● **What to do**
Copy every record below exactly, leaving out any pictures.

[Collected data]
=== Begin Enclosure ===

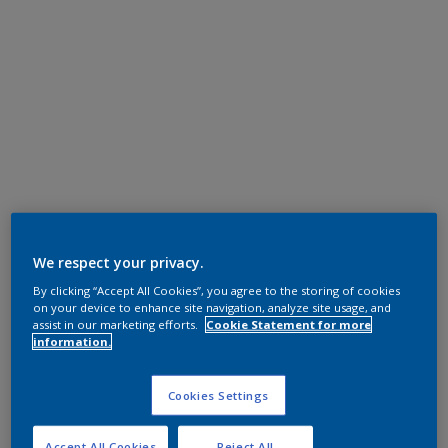
We respect your privacy.
By clicking “Accept All Cookies”, you agree to the storing of cookies
on your device to enhance site navigation, analyze site usage, and
assist in our marketing efforts.
Cookie Statement for more
information.
Cookies Settings
Accept All Cookies
Reject All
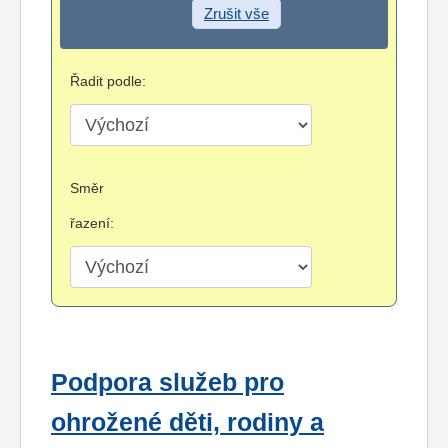
Zrušit vše
Řadit podle:
Směr
řazení:
Podpora služeb pro
ohrožené děti, rodiny a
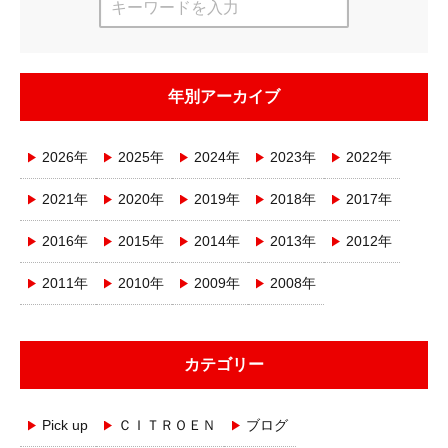
年別アーカイブ
2026年
2025年
2024年
2023年
2022年
2021年
2020年
2019年
2018年
2017年
2016年
2015年
2014年
2013年
2012年
2011年
2010年
2009年
2008年
カテゴリー
Pick up
ＣＩＴＲＯＥＮ
ブログ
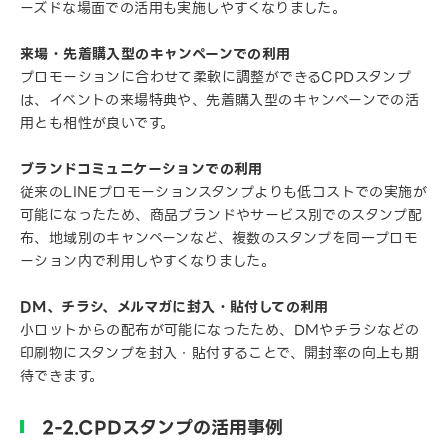
ーズドな場面での活用も実施しやすくなりました。
来場・先着購入型のキャンペーンでの利用
プロモーションに合わせて柔軟に調整ができるCPDスタンプ
は、イベントの来場特典や、先着購入型のキャンペーンでの活
用とも相性が良いです。
ブランドコミュニケーションでの利用
従来のLINEプロモーションスタンプよりも低コストでの実施が
可能になったため、商品ブランドやサービス別でのスタンプ配
布、地域別のキャンペーンなど、複数のスタンプを同一プロモ
ーション内で利用しやすくなりました。
DM、チラシ、メルマガに封入・貼付しての利用
小ロットからの配布が可能になったため、DMやチラシなどの
印刷物にスタンプを封入・貼付することで、開封率の向上も期
待できます。
2-2.CPDスタンプの活用事例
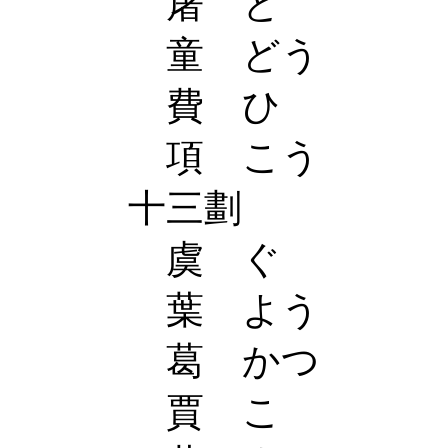
屠 と
童 どう
費 ひ
項 こう
十三劃
虞 ぐ
葉 よう
葛 かつ
賈 こ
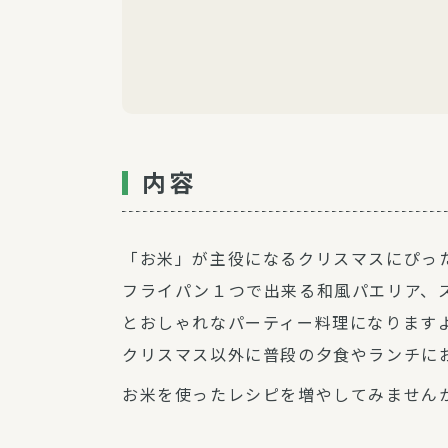
内容
「お米」が主役になるクリスマスにぴっ
フライパン１つで出来る和風パエリア、
とおしゃれなパーティー料理になります
クリスマス以外に普段の夕食やランチに
お米を使ったレシピを増やしてみません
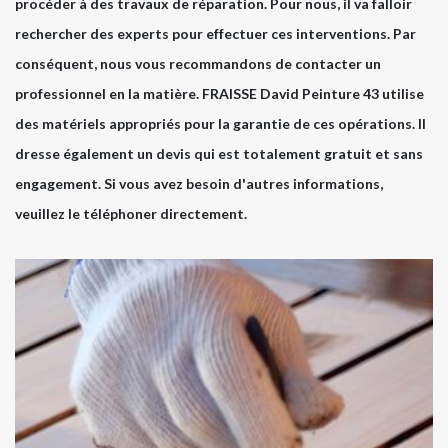
procéder à des travaux de réparation. Pour nous, il va falloir
rechercher des experts pour effectuer ces interventions. Par
conséquent, nous vous recommandons de contacter un
professionnel en la matière. FRAISSE David Peinture 43 utilise
des matériels appropriés pour la garantie de ces opérations. Il
dresse également un devis qui est totalement gratuit et sans
engagement. Si vous avez besoin d'autres informations,
veuillez le téléphoner directement.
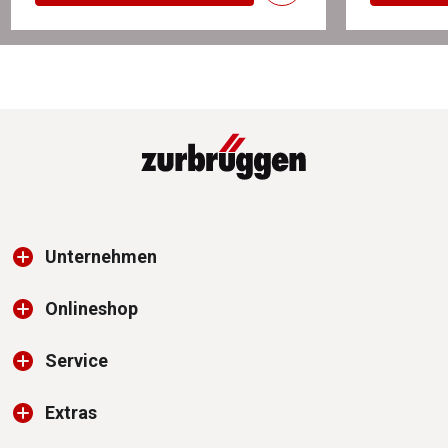
Unternehmen
Onlineshop
Service
Extras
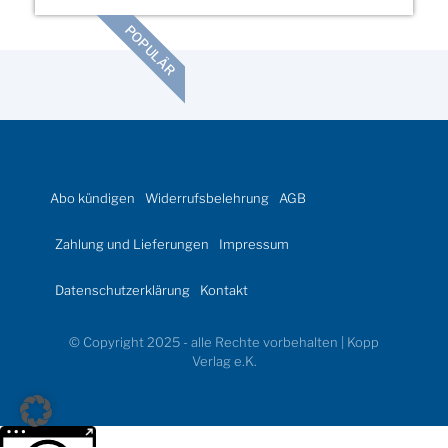
POPULÄR
Abo kündigen
Widerrufsbelehrung
AGB
Zahlung und Lieferungen
Impressum
Datenschutzerklärung
Kontakt
© Copyright 2025 - alle Rechte vorbehalten | Kopp
Verlag e.K.
Weitere Informationen über den gesperrten Inhalt.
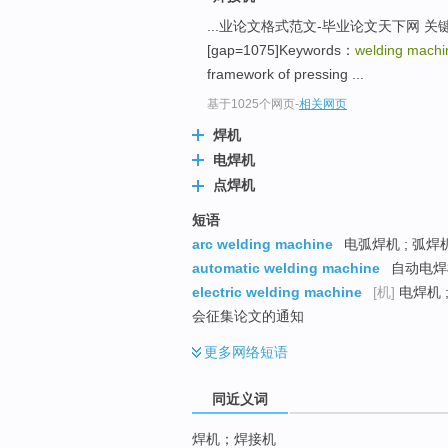
top
...业论文格式范文-毕业论文天下网 关
[gap=1075]Keywords：
welding machi
framework of pressing ...
基于1025个网页
-
相关网页
焊机
电焊机
点焊机
短语
arc welding machine
电弧焊机 ; 弧焊机
automatic welding machine
自动电焊机
electric welding machine
[机]
电焊机 
会征集论文的通知
更多
网络短语
同近义词
焊机；焊接机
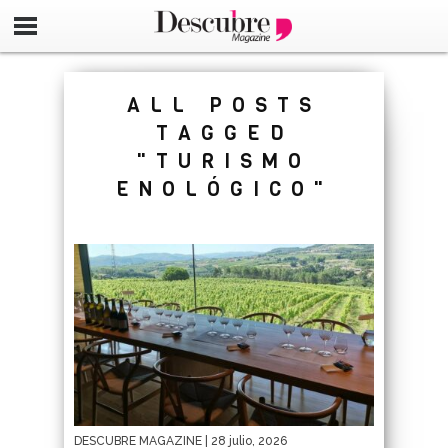
google-site-verification=_UCdsju0_s7tEFgjpjNYWdThIX7oT
ALL POSTS
TAGGED
"TURISMO
ENOLÓGICO"
DESCUBRE MAGAZINE
| 28 julio, 2026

=== End Enclosure ===

● **Output**
We respect your privacy.
By clicking “Accept All Cookies”, you agree to the storing of cookies
on your device to enhance site navigation, analyze site usage, and
assist in our marketing efforts.
Cookie Statement for more
information.
Cookies Settings
Accept All Cookies
Reject All
Zrušit vše
Řadit podle:
Směr
řazení:
Podpora služeb pro
ohrožené děti, rodiny a
年別アーカイブ
2026年
2025年
2024年
2023年
2022年
2021年
2020年
2019年
2018年
2017年
2016年
2015年
2014年
2013年
2012年
2011年
2010年
2009年
2008年
カテゴリー
Pick up
ＣＩＴＲＯＥＮ
ブログ
ーズドな場面での活用も実施しやすくなりました。
来場・先着購入型のキャンペーンでの利用
プロモーションに合わせて柔軟に調整ができるCPDスタンプ
は、イベントの来場特典や、先着購入型のキャンペーンでの活
用とも相性が良いです。
ブランドコミュニケーションでの利用
従来のLINEプロモーションスタンプよりも低コストでの実施が
可能になったため、商品ブランドやサービス別でのスタンプ配
布、地域別のキャンペーンなど、複数のスタンプを同一プロモ
ーション内で利用しやすくなりました。
DM、チラシ、メルマガに封入・貼付しての利用
小ロットからの配布が可能になったため、DMやチラシなどの
印刷物にスタンプを封入・貼付することで、開封率の向上も期
待できます。
2-2.CPDスタンプの活用事例
屠 と
童 どう
費 ひ
項 こう
十三劃
虞 ぐ
葉 よう
葛 かつ
賈 こ
内容
「お米」が主役になるクリスマスにぴっ
フライパン１つで出来る和風パエリア、
とおしゃれなパーティー料理になります
クリスマス以外に普段の夕食やランチに
お米を使ったレシピを増やしてみません
procéder à des travaux de réparation. Pour nous, il va falloir
rechercher des experts pour effectuer ces interventions. Par
conséquent, nous vous recommandons de contacter un
professionnel en la matière. FRAISSE David Peinture 43 utilise
des matériels appropriés pour la garantie de ces opérations. Il
dresse également un devis qui est totalement gratuit et sans
engagement. Si vous avez besoin d'autres informations,
veuillez le téléphoner directement.
Unternehmen
Onlineshop
Service
Extras
POPULÄR
Abo kündigen
Widerrufsbelehrung
AGB
Zahlung und Lieferungen
Impressum
Datenschutzerklärung
Kontakt
© Copyright 2025 - alle Rechte vorbehalten | Kopp
Verlag e.K.
Weitere Informationen über den gesperrten Inhalt.
top
...业论文格式范文-毕业论文天下网 关
[gap=1075]Keywords：
welding machi
framework of pressing ...
基于1025个网页
-
相关网页
焊机
电焊机
点焊机
短语
arc welding machine
电弧焊机 ; 弧焊机
automatic welding machine
自动电焊机
electric welding machine
[机]
电焊机 
会征集论文的通知
更多
网络短语
同近义词
焊机；焊接机
google-site-verification=_UCdsju0_s7tEFgjpjNYWdThIX7oT
ALL POSTS
TAGGED
"TURISMO
ENOLÓGICO"
DESCUBRE MAGAZINE
| 28 julio, 2026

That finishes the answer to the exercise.